I have 2 dataframe contain pretest & postest data. I need to conditionally filter dataframe column based on string similarity on 'name' and 'school'.
import pandas as pd
A = pd.DataFrame({ 'name':['herlina sumarsi','ryan cooper','dudung surudung','asep berlian','Jade hedger','ryan prakasa'],
'school & school address':['Thomas Jefferson High School Alexandria ','Academic Magnet High School North Charleston','Signature School Evansville','Payton College Preparatory High School Chicago','SMA Al Fallah Tarogong','SMA 22 Bandung'] ,
'pretest':[50,60,50,50,70,80]
})
B = pd.DataFrame({ 'name':['herlina sumarsi PhD','Mr. ryan cooper ','dudung surudung MT.','asep berlian','dr. ryan prakasa'],
'school & school address':['Thomas Jefferson High School ','Academic Magnet High School','Signature School Evansville','Payton College Preparatory High School Chicago','SMA 22 Bandung'],
'postest':[70,80,80,90,90]
})
But the challenges are:
- Not all participant from data A has answered the posttest on data B.
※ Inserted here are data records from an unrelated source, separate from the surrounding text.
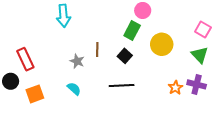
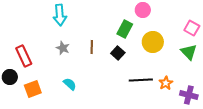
pink circle: (143, 10) -> (143, 10), moved
gray star: (77, 61) -> (63, 48), moved
purple cross: (197, 84) -> (189, 95), moved
black line: (122, 86) -> (141, 80), moved

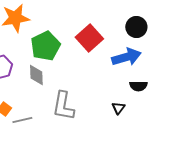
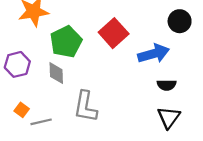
black circle: (136, 27) -> (180, 21), moved
black triangle: (118, 108) -> (169, 117), moved, size x1.6

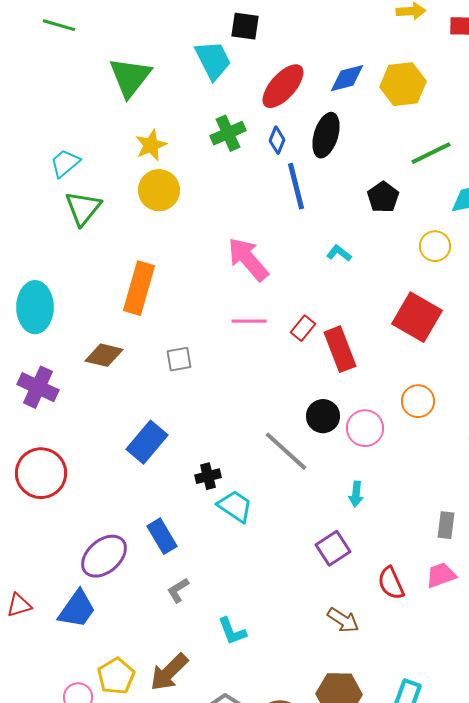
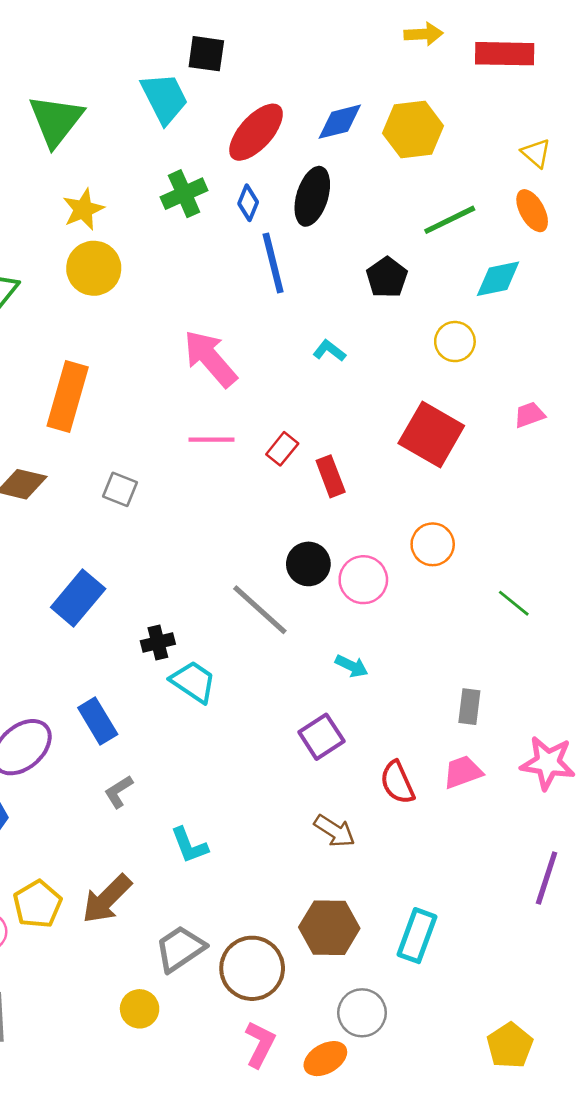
red rectangle: (340, 349) -> (331, 476), size x0.7
gray square: (179, 359) -> (120, 489), turned 32
cyan arrow: (356, 494) -> (352, 666), turned -70

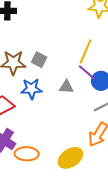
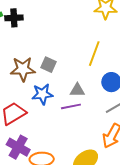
purple line: (87, 72) -> (71, 106), moved, turned -48

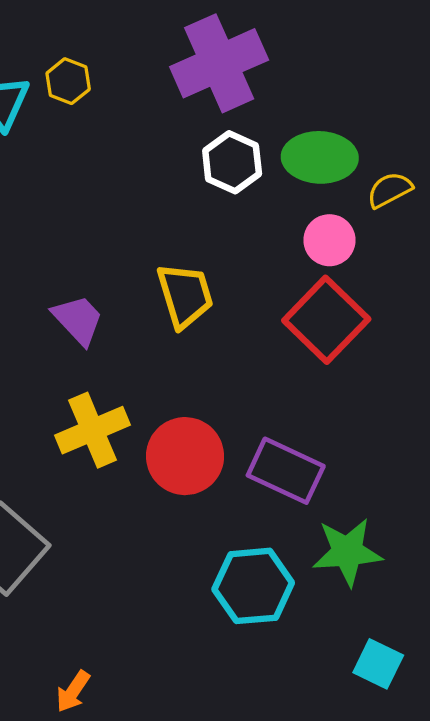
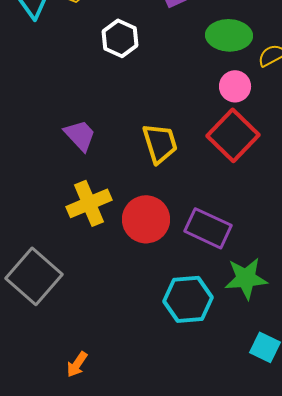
white hexagon: (232, 162) -> (120, 38), moved
yellow trapezoid: (185, 295) -> (160, 143), moved

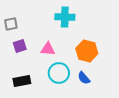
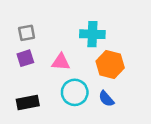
cyan cross: (65, 17) -> (92, 34), moved
gray square: (11, 24) -> (27, 33), moved

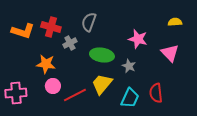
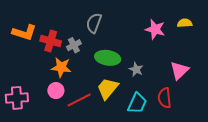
red cross: (51, 27) -> (51, 41), moved
pink star: (138, 39) -> (155, 29), moved
pink triangle: (170, 53) -> (179, 70), moved, turned 30
orange star: (46, 64) -> (61, 67), moved

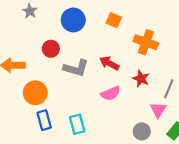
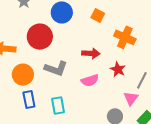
red circle: (51, 49) -> (40, 37), size x1.6
red arrow: (109, 63) -> (91, 53), turned 150
gray L-shape: (76, 68) -> (56, 69), moved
- name on dataframe A and B is slightly different, on B some people write their tittle as well.
- As with data on school, on A some people write school address
I have tried merge, but it only filter the exact same data on both data frame.
pd.merge(A,B,how='inner',on='name')
I am seeking your kind advice for this. thank you in advance